Length of shoreline = 199 miles; approximate area = 123 square miles. The ancient name [not recorded here] is said to mean 'spider' or 'insect' because the lake's arms resemble a splayed insect.

Source: BC place name cards, files, correspondence and/or research by BC Chief Geographer/Geographical Names Office.

Shuswap: various features between Kamloops and Revelstoke. "Name of the Interior Salish tribe which controlled the Fraser River Valley from Lillooet to Alexandria and the territory eastward to the Rodky mountains; said to mean 'mankind'." (citing J.J.Morse, Kamloops: A Condensed History; Kamloops Museum Association.) "The first whites who reached the country from the south named the tribe Shuswap, Shuswap or Shouswhap. This term is a corruption of Suxwa´pmux or Sexwa´pmux, the name they apply to themselves, and by which they are known to all the neighbouring tribes of the interior Salish stock, to which they belong. It is said that some of the Cree also call them by this name. The Kootenai call them TlitqatEwu´mtLat, meaning 'no shirts' according to some, because the Shuswap bands who are neighbours of the Kootenai often wore robes without any shirts underneath. By the Carrier they are called OEtna and by the Chilcotin, 'OEnai, which in each case means 'foreigner'." (citing James Teit, Jesup North Pacific Expedition 1897-1902, vol 2, Pt VII, pp 449-50; published by Leiden, New York, 1908.) [see also: George M. Dawson, Notes on the Shuswap People...., published in Transactions of the Royal Society of Canada, vol IX, 1891, and in Geological Survey of Canada Annual Report Vol VII, 1894, p.404B.]

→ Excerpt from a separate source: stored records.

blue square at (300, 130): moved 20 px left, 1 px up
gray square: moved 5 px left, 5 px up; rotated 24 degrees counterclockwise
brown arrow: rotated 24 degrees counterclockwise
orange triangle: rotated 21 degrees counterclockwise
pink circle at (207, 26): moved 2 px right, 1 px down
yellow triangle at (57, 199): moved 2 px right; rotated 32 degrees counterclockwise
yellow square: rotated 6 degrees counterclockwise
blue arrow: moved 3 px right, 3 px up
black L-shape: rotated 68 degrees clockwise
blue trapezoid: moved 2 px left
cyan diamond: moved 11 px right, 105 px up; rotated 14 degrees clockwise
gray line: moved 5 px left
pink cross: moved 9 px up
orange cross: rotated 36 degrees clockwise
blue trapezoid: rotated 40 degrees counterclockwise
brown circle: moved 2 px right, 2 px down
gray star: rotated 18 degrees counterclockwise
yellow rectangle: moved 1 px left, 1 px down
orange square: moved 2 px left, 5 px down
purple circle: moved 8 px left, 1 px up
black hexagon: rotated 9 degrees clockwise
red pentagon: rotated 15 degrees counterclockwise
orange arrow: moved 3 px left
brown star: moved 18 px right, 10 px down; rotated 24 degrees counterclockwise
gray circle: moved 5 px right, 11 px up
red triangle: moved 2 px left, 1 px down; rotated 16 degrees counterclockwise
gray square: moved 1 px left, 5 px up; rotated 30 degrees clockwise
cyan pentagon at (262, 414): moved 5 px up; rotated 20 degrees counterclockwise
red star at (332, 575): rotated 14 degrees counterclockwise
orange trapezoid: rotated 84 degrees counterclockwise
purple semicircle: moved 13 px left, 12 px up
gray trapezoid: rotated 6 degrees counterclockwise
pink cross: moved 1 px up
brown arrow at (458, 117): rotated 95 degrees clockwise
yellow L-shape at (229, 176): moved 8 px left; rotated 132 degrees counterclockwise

Source: Provincial Archives' Place Names File (the "Harvey File") compiled 1945-1950 by A.G. Harvey from various sources, with subsequent additions

Named after the Shuswap people, an Interior Salish band who ranged from west of the Fraser River east to the Columbia River, and from north of McBride to south of Kamloops. Shuswap may be derived from sixwt, meaning 'downriver'.

Source: Akrigg, Helen B. and Akrigg, G.P.V; British Columbia Place Names; Sono Nis Press, Victoria 1986 /or University of British Columbia Press 1997

From Suxwa'pmux, the name of the Interior Salish band which inhabit the area. Their name was spelt in a variety of ways by the early fur-traders: "She Whaps," "Shewhoppes," "Shoo-Schwawps" [note: the preferred modern spelling is Secwepemc, pronounced seWEP-mek]. Shuswap Lake was formerly known as "Great Shuswap Lake" in contradistinction to Little Shuswap Lake to the west of it. Unfortunately we have no indication of the origin of the name Shuswap.